Pernyataan Menag Langgar SKB 2 Menteri tentang Rumah Ibadah

 Pernyataan Menag Langgar SKB 2 Menteri tentang Rumah Ibadah

MediaUmat Pernyataan Menteri Agama Nasaruddin Umar yang meminta agar masyarakat tidak melarang apabila ada yang ingin menyakralkan tempat menjadi rumah ibadah, dinilai Advokat LBH Pelita Umat Ricky Fattamazaya sebagai bentuk konfirmasi pelanggaran Surat Keputusan Bersama (SKB) 2 Menteri tentang Rumah Ibadah.

“Ini adalah konfirmasi ketika ini dilanjutkan, maka ini sama halnya Menag itu melanggar SKB 2 Menteri,” ujarnya kepada media-umat.com, Sabtu (9/8/2025).

Dikabarkan, berawal karena dugaan miskomunikasi antara warga dengan jemaat, terjadi insiden pengrusakan rumah doa di Padang, Sumbar, yang juga difungsikan sebagai tempat pendidikan agama bagi siswa Kristen milik jemaat Gereja Kristen Setia Indonesia (GKSI) pada 27 Juli kemarin.

Sementara terkait rumah doa dimaksud, Pendeta GKSI Padang F Dachi mengatakan bahwa rumah tersebut merupakan tempat ibadah dan juga lokasi belajar agama bagi siswa Kristen.

Namun anehnya, atas insiden ini Menag terkesan menyatakan bahwa penyakralan tempat yang bisa diartikan sebagai pendirian tempat ibadah, tak perlu melalui undang-undang, sebutlah SKB tersebut, tetapi dari hati ke hati.

“Persoalan kerukunan, itu persoalan hati sebetulnya. Sebanyak apa pun undang-undang, tapi kalau hati tidak berkomunikasi, tidak banyak artinya,” kata Nasaruddin, dikutip dari sambutannya di agenda Merawat Kerukunan Umat Menuju Indonesia Emas 2045, di Gading Serpong, Tangerang, Banten, Rabu (6/8/2025).

Padahal sebagaimana disinggung sebelumnya, sudah ada SKB 2 Menteri yang pada dasarnya mempunyai kedudukan sama dengan peraturan perundang-undangan yang diakui keberadaannya dan mempunyai kekuatan hukum mengikat dibentuk berdasarkan kewenangan sesuai dengan hukum positif yang berlaku berdasarkan Pasal 8 ayat (2) Undang-Undang Nomor 12 Tahun 2011 tentang Pembentukan Peraturan Perundang-Undangan.

Pula, SKB 2 Menteri atau Peraturan Bersama Menteri Agama dan Menteri Dalam Negeri Nomor 9 dan 8 Tahun 2006 ini diterbitkan untuk mengatur tentang pendirian rumah ibadah, pemeliharaan kerukunan umat beragama, dan pemberdayaan Forum Kerukunan Umat Beragama (FKUB).

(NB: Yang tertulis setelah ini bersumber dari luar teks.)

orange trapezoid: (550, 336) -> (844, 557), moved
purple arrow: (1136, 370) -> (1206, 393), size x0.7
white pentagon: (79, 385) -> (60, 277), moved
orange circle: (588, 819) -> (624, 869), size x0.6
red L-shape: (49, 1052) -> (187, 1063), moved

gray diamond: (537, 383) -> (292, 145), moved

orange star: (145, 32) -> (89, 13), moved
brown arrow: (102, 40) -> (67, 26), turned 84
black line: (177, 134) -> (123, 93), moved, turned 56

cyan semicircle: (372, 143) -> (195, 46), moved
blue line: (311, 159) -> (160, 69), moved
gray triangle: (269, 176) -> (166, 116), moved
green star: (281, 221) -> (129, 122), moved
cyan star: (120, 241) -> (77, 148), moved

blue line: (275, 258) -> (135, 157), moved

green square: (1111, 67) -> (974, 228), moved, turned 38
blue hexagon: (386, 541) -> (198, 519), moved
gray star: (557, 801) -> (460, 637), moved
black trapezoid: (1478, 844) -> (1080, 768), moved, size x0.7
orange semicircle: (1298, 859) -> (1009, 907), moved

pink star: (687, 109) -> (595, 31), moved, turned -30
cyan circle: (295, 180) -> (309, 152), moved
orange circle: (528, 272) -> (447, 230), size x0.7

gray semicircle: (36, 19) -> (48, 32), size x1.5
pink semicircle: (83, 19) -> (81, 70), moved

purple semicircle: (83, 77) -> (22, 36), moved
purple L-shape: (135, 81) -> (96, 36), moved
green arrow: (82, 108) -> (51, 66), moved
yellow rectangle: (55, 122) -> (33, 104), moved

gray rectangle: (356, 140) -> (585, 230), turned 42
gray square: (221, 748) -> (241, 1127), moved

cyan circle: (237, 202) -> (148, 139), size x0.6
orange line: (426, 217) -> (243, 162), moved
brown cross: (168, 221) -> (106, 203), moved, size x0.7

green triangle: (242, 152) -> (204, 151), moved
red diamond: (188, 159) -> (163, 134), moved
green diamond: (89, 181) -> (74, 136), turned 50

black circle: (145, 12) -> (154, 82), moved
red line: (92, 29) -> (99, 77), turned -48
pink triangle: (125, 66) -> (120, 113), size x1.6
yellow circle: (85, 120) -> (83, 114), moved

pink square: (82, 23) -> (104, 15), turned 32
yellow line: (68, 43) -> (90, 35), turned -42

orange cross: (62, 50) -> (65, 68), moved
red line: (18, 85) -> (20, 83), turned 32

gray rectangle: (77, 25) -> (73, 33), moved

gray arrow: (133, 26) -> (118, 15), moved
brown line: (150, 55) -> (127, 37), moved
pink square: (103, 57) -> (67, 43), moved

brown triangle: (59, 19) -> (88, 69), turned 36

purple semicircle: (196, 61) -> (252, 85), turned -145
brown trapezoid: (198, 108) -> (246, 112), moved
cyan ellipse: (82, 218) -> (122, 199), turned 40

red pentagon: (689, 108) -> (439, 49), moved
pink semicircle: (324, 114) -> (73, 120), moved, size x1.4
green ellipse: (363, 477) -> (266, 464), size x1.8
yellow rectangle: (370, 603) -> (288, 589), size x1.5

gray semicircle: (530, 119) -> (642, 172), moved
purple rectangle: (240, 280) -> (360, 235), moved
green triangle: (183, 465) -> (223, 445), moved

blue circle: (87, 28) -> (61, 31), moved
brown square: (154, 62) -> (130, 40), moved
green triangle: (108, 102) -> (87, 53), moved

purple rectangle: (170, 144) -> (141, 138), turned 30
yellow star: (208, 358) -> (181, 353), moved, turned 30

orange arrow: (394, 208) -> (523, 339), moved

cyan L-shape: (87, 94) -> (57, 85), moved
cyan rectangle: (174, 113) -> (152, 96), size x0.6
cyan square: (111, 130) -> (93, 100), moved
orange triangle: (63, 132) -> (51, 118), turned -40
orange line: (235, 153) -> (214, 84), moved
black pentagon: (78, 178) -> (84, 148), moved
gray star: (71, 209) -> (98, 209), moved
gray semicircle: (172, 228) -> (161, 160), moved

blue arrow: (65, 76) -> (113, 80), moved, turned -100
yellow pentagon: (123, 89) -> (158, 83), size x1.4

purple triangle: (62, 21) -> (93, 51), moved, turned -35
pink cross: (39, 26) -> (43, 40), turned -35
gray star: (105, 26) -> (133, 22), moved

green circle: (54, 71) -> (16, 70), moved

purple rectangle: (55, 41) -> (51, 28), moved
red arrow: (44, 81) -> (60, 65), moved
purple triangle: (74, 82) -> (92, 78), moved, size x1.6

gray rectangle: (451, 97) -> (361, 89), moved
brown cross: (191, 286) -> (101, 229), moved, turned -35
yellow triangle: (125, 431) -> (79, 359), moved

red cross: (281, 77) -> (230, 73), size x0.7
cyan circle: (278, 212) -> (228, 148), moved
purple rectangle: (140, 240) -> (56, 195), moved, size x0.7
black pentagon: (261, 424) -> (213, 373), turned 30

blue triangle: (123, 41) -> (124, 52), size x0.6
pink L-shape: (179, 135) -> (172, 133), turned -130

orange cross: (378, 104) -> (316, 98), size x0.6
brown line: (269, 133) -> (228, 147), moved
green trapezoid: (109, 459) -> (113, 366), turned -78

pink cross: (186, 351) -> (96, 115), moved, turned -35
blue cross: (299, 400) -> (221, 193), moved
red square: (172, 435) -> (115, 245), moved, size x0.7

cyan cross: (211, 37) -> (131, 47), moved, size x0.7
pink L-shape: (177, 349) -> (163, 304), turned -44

Pasalnya, konflik seputar pendirian rumah ibadah sering muncul karena kedua belah pihak sama-sama ngotot dan bersikeras dengan prinsipnya masing-masing.

Maka itu, Ricky menyayangkan sikap Menteri Agama Nasaruddin Umar justru seolah-olah menyalahkan kontrol masyarakat dalam hal mendirikan rumah ibadah, dalam kasus di Padang baru-baru ini.

Kacau Pikiran

Di sisi lain, terhadap seseorang yang ingin menerapkan SKB ini lantas dituding intoleransi, justru logikanya menjadi kebalik-balik atau terkategori kacau pemikirannya.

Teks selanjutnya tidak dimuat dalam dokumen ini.